5. Petitioner has impugned this notice on the grounds that notice issued in the name of dead person for assessment is null and void and secondly, the notice having been issued on 30″ June, 2021 has been issued without following mandatory provisions of law that came into force on April, 2021.
6. On the first ground that notice issued to a dead person is null and void in law, this court in Sumit Balkrishna Gupta vs. Assistant Commissioner of Income Tax, Circle 16(2), Mumbai’ has held that notice issued in the name of a dead person for re-opening of assessment is null and void in law. Paragraph no.6 and 7 of the said judgment reads as under:
6. In view of the above, the submission of the Revenue reiterating the grounds in the impugned order dated 13 11 2018 stands negative on facts so far as grounds (b) ie registration as legal heir and (c) ie filing the return in the name of deceased assessee therein are concerned It is not seriously disputed by the Revenue before us that a reopening notice issued in the name of a deceased person is null and void. This in view of the decision of the Gujarat High Court in the case of Vikram Singh Vs Union of India [2018] 401 ITR 302 rendered on 22 1 2018 a decision of Delhi High Court in the case of Rajendra Kumar Sehgal Vs. ITO [2019] 101 taxmann.com 233/260 Taxman 412 rendered on 19 11 2018 and the decision of Madras High Court in the case of AlameluVeerappan Vs. ITO, [2018] 95 taxmann.com 155/257 Taxman 72 These Courts had occasion to consider an identical issue of notice of reopening in the name of the deceased assessee and after considering the same, came to the conclusion that the notice issued in the name of the dead person for reopening of assessment is null and void in law.
7. The issue of a notice under Section 148 of the Act is a foundation for reopening of assessment. The sine qua non for acquiring jurisdiction to reopen an assessment is that such notice should be issued in the name of the correct person. This requirement of issuing notice to a correct person and not to a dead person is not a merely a procedural requirement but is a condition precedent to the impugned notice being valid in law. Thus, a notice which has been issued in the name of the dead person is also not protected either by provisions of Section 292B or 292BB of the Act.

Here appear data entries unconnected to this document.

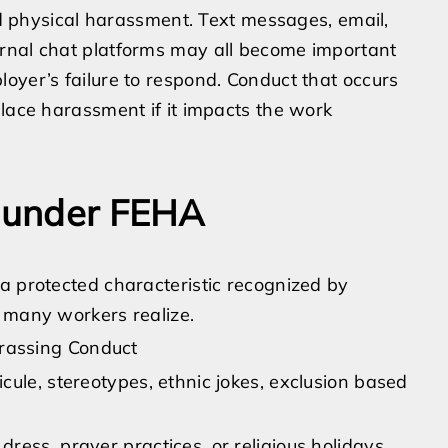
and physical harassment. Text messages, email,
rnal chat platforms may all become important
oyer’s failure to respond. Conduct that occurs
place harassment if it impacts the work
s under FEHA
a protected characteristic recognized by
 many workers realize.
rassing Conduct
dicule, stereotypes, ethnic jokes, exclusion based
 dress, prayer practices, or religious holidays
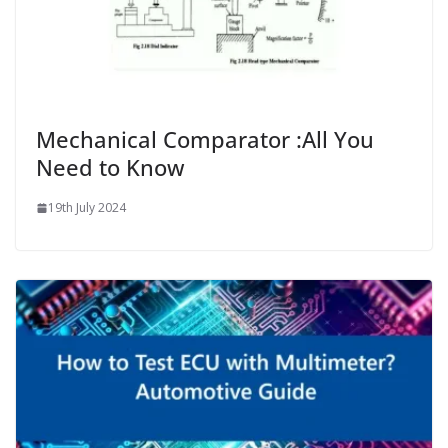
Mechanical Comparator :All You
Need to Know
19th July 2024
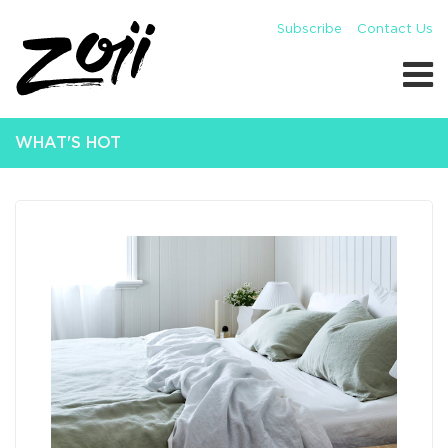
Subscribe
Contact Us
WHAT'S HOT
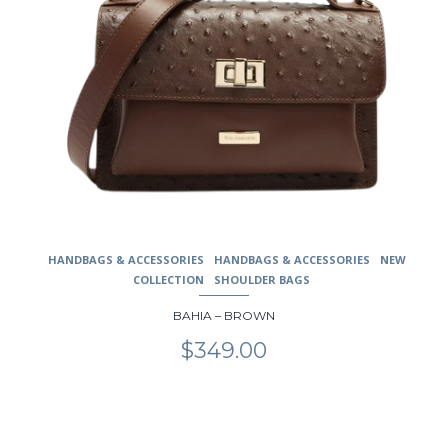
HANDBAGS & ACCESSORIES
HANDBAGS & ACCESSORIES
NEW
COLLECTION
SHOULDER BAGS
BAHIA – BROWN
$
349.00
This
product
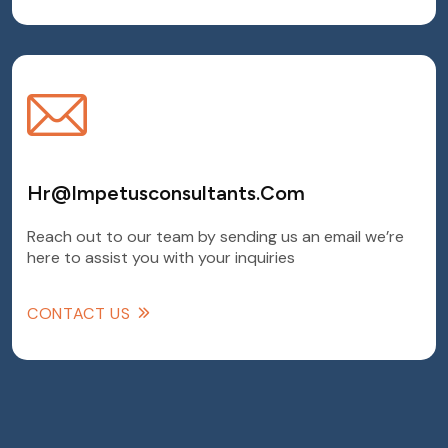
Hr@Impetusconsultants.com
Reach out to our team by sending us an email we’re
here to assist you with your inquiries
CONTACT US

This is so as the requirement of issuing a notice in the name of correct person is the foundational requirement to acquire jurisdiction to reopen the assessment. This is evident from Section 148 of the Act, which requires that before a proceeding can be taken up for reassessment, a notice must be served upon the assessee The assessee on whom the notice must be sent must be a living person ie legal heir of the deceased assessee, for the same to be responded. This in fact is the intent and purpose of the Act Therefore, Section 292B of the Act cannot be invoked to correct a foundational/ substantial error as it is meant so as to meet the jurisdictional requirement. Therefore, both the impugned notice dated 29.3.2018 and the impugned order dated 13.11.2018 are quashed and set aside. It is made clear that this order will not prohibit the Revenue from issuing a fresh notice for reassessment if requirement of Section 147/148of the Act are satisfied, including the limitation period therein.”
7. There are many other judgments including one of the Gujarat High Court in case of Bhupendra Bhikhalal desai Vs. Income Tax Officer Ward 1(2)(1) where also the court held that notice issued to a dead person is not valid. This judgment of the Gujarat High Court has been upheld by the Hon’ble Apex Court in ITO Vs. Bhupendra Bhikhalal Desai.
8. In the circumstances, we hereby grant prayer clause- (i) which reads as under: –
(i) that this Hon’ble court may be pleased to issue a writ of Certiorari or a Writ in the nature of Certiorari or any other appropriate Writ, Order or direction, calling for the records of the Petitioner’s case and after going into the legality and proprietary thereof, to quash and set aside the said notice u/s 148 of the Act dated 30 June 2021 (“Exhibit I”)
9. Since we have quashed the notice itself as not maintainable having been issued to a dead person, we are not considering the other aspect as to whether respondent was correct in issuing notice without following the mandatory provisions of law.”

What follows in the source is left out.